Recently, idly researching, I happened upon a Vanity Fair video from about a decade ago in which a 29-year-old Lena Dunham, wearing a shiny olive blazer with her cropped hair swept into a quiff, speculates what the future will bring. “In 2025, I think that feminism is no longer a dirty word,” she says confidently. “I think that we’re probably on our second female president? If our president’s not female, they’re definitely down with calling themselves a feminist because they recognize it’s the sexy thing to do and it’s gonna get them laid. Our first female president’s gonna be Hillary Clinton, unless there’s a real last-minute dash by Viola Davis.”
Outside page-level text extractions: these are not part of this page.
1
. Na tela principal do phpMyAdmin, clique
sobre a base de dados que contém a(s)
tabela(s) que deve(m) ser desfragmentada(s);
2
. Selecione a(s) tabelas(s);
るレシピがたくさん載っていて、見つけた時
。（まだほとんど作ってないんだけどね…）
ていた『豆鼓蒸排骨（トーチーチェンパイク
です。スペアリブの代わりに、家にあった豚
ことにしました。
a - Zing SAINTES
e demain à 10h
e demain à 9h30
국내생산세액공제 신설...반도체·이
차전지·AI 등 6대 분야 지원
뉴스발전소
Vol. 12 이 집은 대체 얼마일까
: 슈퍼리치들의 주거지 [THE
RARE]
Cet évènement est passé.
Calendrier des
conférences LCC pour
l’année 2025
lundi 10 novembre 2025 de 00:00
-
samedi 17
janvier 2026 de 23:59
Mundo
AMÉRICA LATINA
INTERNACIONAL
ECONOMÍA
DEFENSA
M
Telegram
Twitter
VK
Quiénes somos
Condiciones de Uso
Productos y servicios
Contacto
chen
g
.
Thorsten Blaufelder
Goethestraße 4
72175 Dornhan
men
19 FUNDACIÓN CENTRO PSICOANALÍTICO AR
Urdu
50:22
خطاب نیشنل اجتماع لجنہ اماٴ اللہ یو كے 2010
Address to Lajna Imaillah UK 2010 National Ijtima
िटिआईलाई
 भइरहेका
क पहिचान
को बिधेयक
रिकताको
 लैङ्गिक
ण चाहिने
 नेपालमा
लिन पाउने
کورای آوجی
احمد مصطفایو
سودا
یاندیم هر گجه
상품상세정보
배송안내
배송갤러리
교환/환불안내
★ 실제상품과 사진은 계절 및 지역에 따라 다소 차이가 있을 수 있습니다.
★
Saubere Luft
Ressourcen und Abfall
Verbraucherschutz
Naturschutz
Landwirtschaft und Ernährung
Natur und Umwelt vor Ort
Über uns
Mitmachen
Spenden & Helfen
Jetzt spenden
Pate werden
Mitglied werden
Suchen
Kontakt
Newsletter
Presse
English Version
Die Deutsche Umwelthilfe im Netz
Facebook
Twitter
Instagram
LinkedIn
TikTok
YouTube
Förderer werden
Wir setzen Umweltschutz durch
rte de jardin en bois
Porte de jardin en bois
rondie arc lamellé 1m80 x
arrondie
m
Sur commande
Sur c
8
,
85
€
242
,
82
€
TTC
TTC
It might be enough to make you weep: the blithe optimism, the cutesy cheek, the Buzzfeed-esque title (“Lena Dunham: 8 Thoughts on Feminism”), the corporate–meets–Hot Topic styling, the ease with which Dunham proclaims that things will only get better. Were we ever so young?
When the video was published, Dunham’s precocious HBO show, Girls, was heading into its penultimate season, its creator having long since become an avatar for bratty, clumsy Millennial feminism in a way that obscured her talent. Her second memoir, Famesick, which is out this week, is a fascinating shift from her first, Not That Kind of Girl, which was published in 2014 and drew scorn from every imaginable direction: critics, who argued that the book failed to live up to its reported $3.5 million advance; Dunham’s feminist peers (“this vein of narcissism—every bit of the world existing only to make you feel some kind of way—would be unpleasant at any age and any gender,” a mixed Jezebel review argued); and, most cruelly, right-wing writers, who seized on confessions Dunham had made about her curiosity regarding her baby sibling to argue in the worst possible faith that she was a child molester. The internet of the 2010s was a shooting range for prominent and imperfect women, and Dunham was an impossibly popular target.
Why? Because she simply cannot contain herself. She’s unbridled id, pouring herself all over the page, the screen, the extended Instagram caption. “I want to tell my stories, and more than that, I have to in order to stay sane,” she wrote in the introduction to Not That Kind of Girl. I know more about her uterus, at this point in time, than I do my own. She’s unabashed about her appetites, her desires, her cravings. (Food is an underexplored feature in the first few episodes of Girls; never forget that Hannah Horvath’s erstwhile memoir in Season 1 is titled Midnight Snack.) Feminists have always abraded and enraged people, other feminists chief among them, and Dunham was an obvious stand-in during the 2010s for a confrontational frankness and joyful arrested development that many people found infuriating. Her public profile superseded her art, which is a shame, because her art can be sublime.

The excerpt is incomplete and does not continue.